En las fiestas de pueblos y ciudades, en parques de atracciones e incluso en centros comerciales es habitual encontrar un espacio en el que una persona, a cambio de unas monedas, puede intentar encestar todas las canastas que sea capaz con un balón de baloncesto, y según la cifra conseguida puede aspirar a algún regalo. Un entretenimiento que suele gustar a los jóvenes pero que recientemente se ha vuelto viral al tener como protagonista a una anciana de 83 años.

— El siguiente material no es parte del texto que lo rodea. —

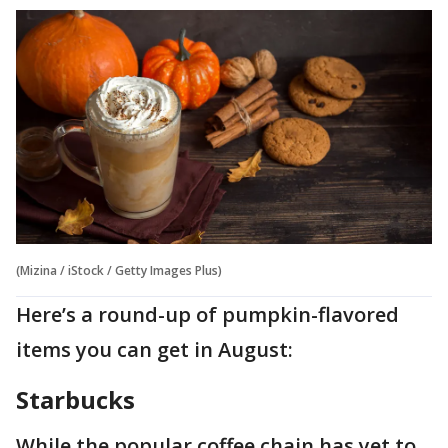
(Mizina / iStock / Getty Images Plus)
Here’s a round-up of pumpkin-flavored
items you can get in August:
Starbucks
While the popular coffee chain has yet to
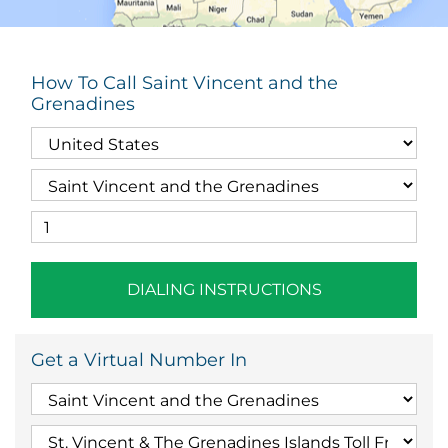
How To Call Saint Vincent and the
Grenadines
DIALING INSTRUCTIONS
Get a Virtual Number In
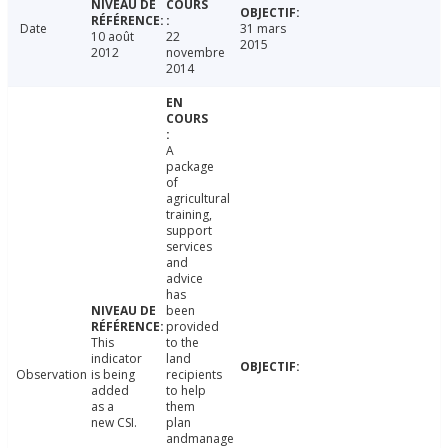
Date
31 mars
10 août
22
2015
2012
novembre
2014
A
package
of
agricultural
training,
support
services
and
advice
has
been
provided
This
to the
indicator
land
Observation
is being
recipients
added
to help
as a
them
new CSI.
plan
andmanage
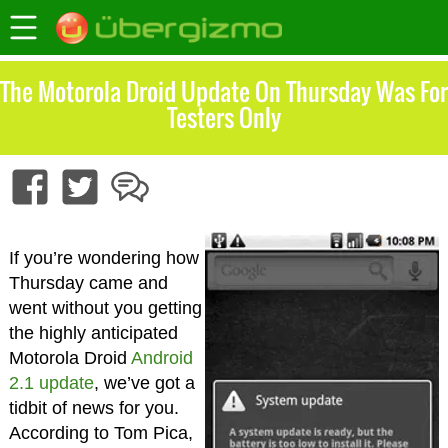
The Motorola Droid Update On Thursday Was For
Testers Only
If you’re wondering how
Thursday came and
went without you getting
the highly anticipated
Motorola Droid
Android
2.1 update
, we’ve got a
tidbit of news for you.
According to Tom Pica,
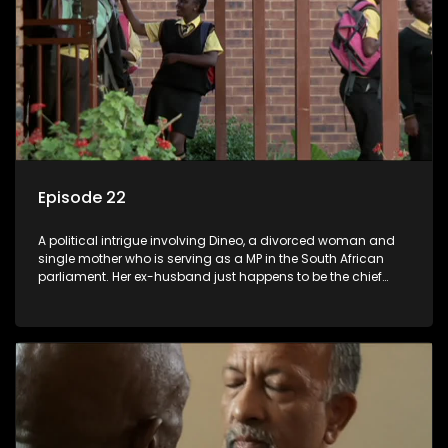
Episode 22
A political intrigue involving Dineo, a divorced woman and
single mother who is serving as a MP in the South African
parliament. Her ex-husband just happens to be the chief
whip of their political party, causing even more strife for
Dineo.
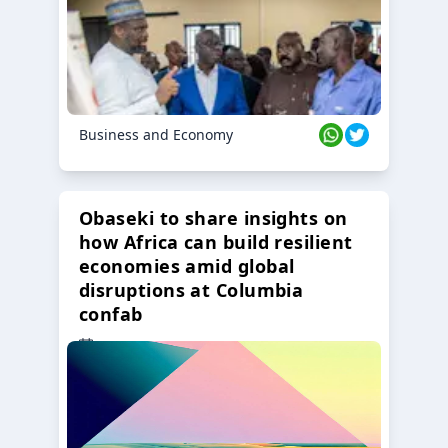
Business and Economy
Obaseki to share insights on
how Africa can build resilient
economies amid global
disruptions at Columbia
confab
23 Oct 2024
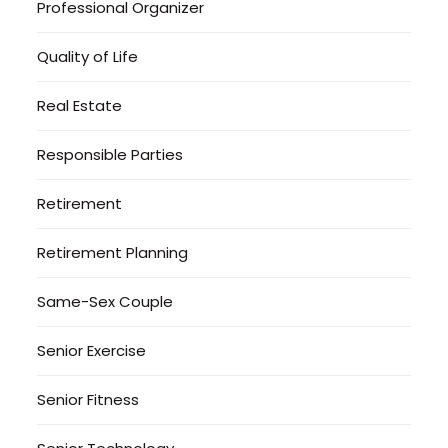
Professional Organizer
Quality of Life
Real Estate
Responsible Parties
Retirement
Retirement Planning
Same-Sex Couple
Senior Exercise
Senior Fitness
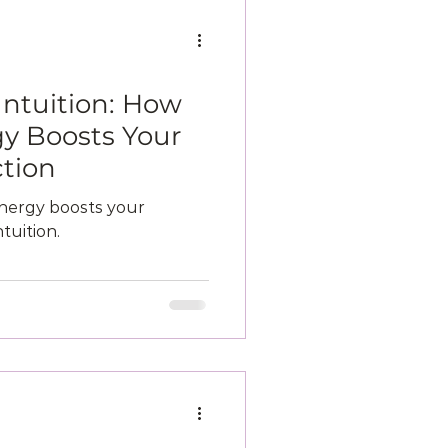
Intuition: How
y Boosts Your
tion
nergy boosts your
tuition.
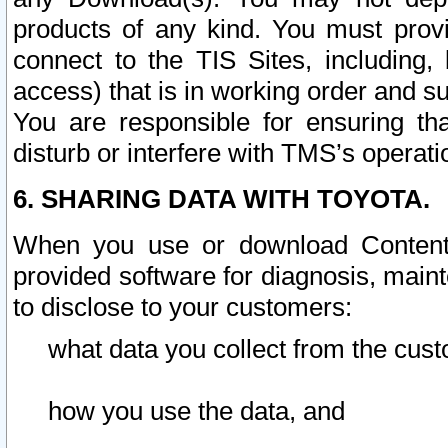
products of any kind. You must prov
connect to the TIS Sites, including, 
access) that is in working order and su
You are responsible for ensuring th
disturb or interfere with TMS’s operati
6. SHARING DATA WITH TOYOTA.
When you use or download Content 
provided software for diagnosis, main
to disclose to your customers:
what data you collect from the cust
how you use the data, and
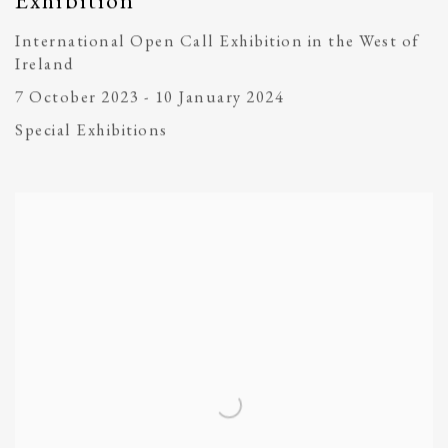
Exhibition
International Open Call Exhibition in the West of
Ireland
7 October 2023 - 10 January 2024
Special Exhibitions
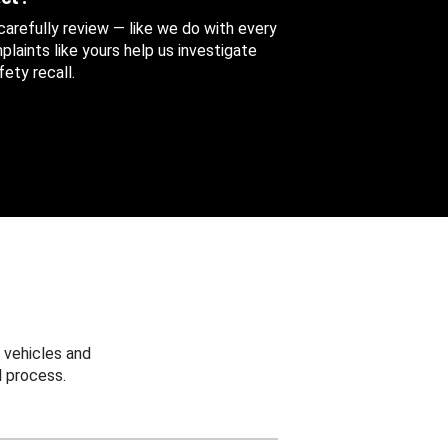
 carefully review — like we do with every
aints like yours help us investigate
ety recall.
 vehicles and
 process.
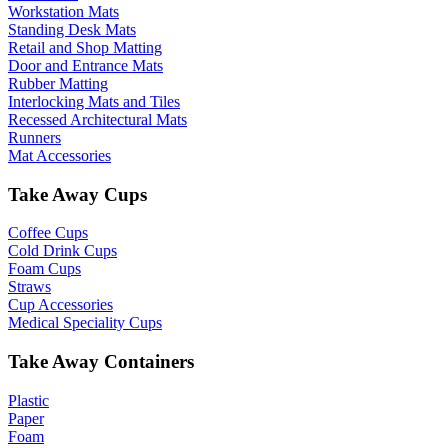
Workstation Mats
Standing Desk Mats
Retail and Shop Matting
Door and Entrance Mats
Rubber Matting
Interlocking Mats and Tiles
Recessed Architectural Mats
Runners
Mat Accessories
Take Away Cups
Coffee Cups
Cold Drink Cups
Foam Cups
Straws
Cup Accessories
Medical Speciality Cups
Take Away Containers
Plastic
Paper
Foam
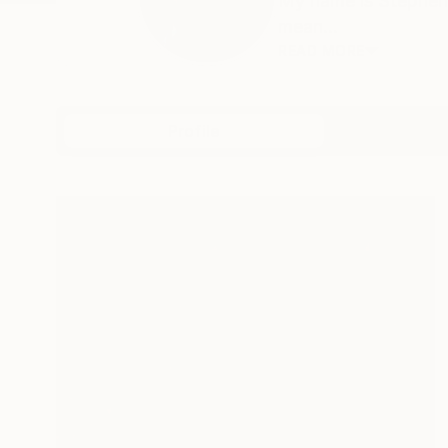
My name is Stephen,
mean...
READ MORE
Profile
All Art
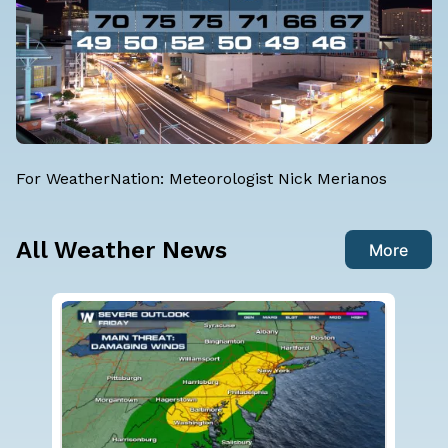
For WeatherNation:
Meteorologist Nick Merianos
All Weather News
More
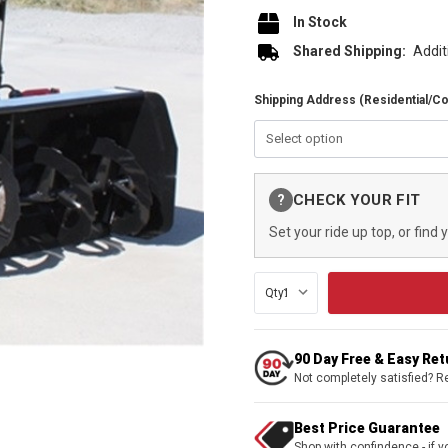
In Stock
Shared Shipping:
Addit
Shipping Address (Residential/C
Current
CHECK YOUR FIT
?
Stock:
Set your ride up top, or find 
Qty:
90 Day Free & Easy Re
Not completely satisfied? R
Best Price Guarantee
Shop with confindence - if yo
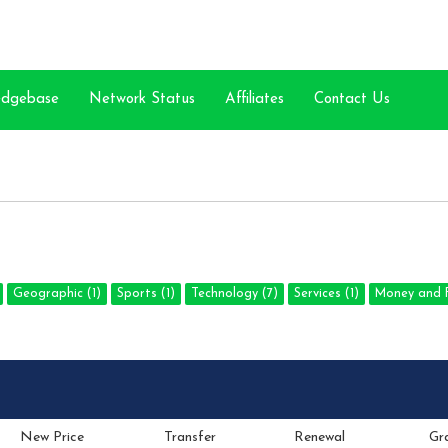
edgebase
Network Status
Affiliates
Contact Us
Geographic (1)
Sports (1)
Technology (7)
Services (1)
Money and F
New Price
Transfer
Renewal
Gr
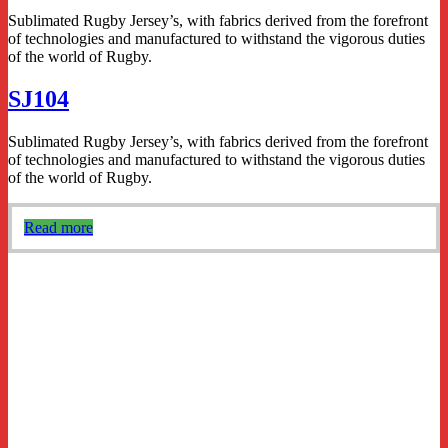
Sublimated Rugby Jersey’s, with fabrics derived from the forefront
of technologies and manufactured to withstand the vigorous duties
of the world of Rugby.
SJ104
Sublimated Rugby Jersey’s, with fabrics derived from the forefront
of technologies and manufactured to withstand the vigorous duties
of the world of Rugby.
Read more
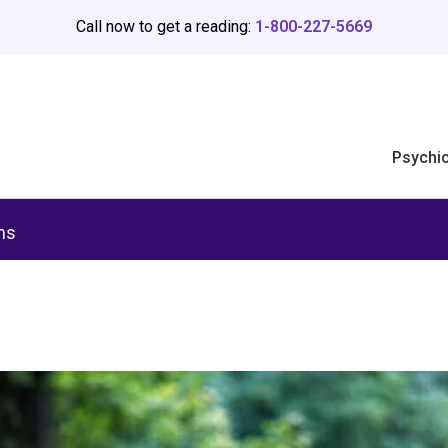
Call now to get a reading:
1-800-227-5669
Psychi
ms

La señora, acompañada por uno de sus nietos, probó suerte en el centro comercial Splau, situado en la localidad barcelonesa de Cornellà de Llobregat y dejó boquiabierto a todo el que la vio. La mujer, que avisaba que no sabía tirar con los dos brazos, cogió el balón y utilizando sólo su mano derecha, como con desgana, logró una canasta a la primera, entre las risas de su nieto, asombrado ante lo que acababa de pasar.
Racha de canastas
Pero la anciana no se conformó con eso, sino que quiso jugar la partida completa, con lo que continuó lanzando el balón, siempre con la misma manera de lanzar. Y lo que podía parecer una casualidad se convirtió en una realidad cada vez más difícil de creer, porque la señora seguía haciendo pleno de aciertos, incluso consiguiendo canastas limpias en casi todos sus lanzamientos. En alguna ocasión el balón tocó el aro, pero acabó entrando, con lo que el resultado era el mismo: la canasta era igualmente válida, mientras su nieto se llevaba las manos a la cabeza y los presentes mostraban su incredulidad ante semejante espectáculo.
Vídeo viral
En el vídeo, compartido por su nieta, Andrea López, sólo se muestran los primeros ocho lanzamientos de la abuela, de los que no falló ni uno, con lo que no se sabe si todavía alcanzó una cifra de aciertos más alta, pero son más que suficientes para que el vídeo se haya vuelto viral en redes sociales y haya sido compartido por la popular cuenta de Instagram Postureo español, donde acumula miles y miles de visualizaciones y de likes.
“Tengo la mejor abuelita del mundo”, ha respondido su propia nieta entre los cientos de comentarios que ha generado el vídeo. Además, muchos usuarios han llegado a una misma reflexión, tirando de humor: “Eso es por la cantidad de zapatillas lanzadas”. Una costumbre que, por suerte o por desgracia, se está perdiendo y que pertenece ya a otras generaciones.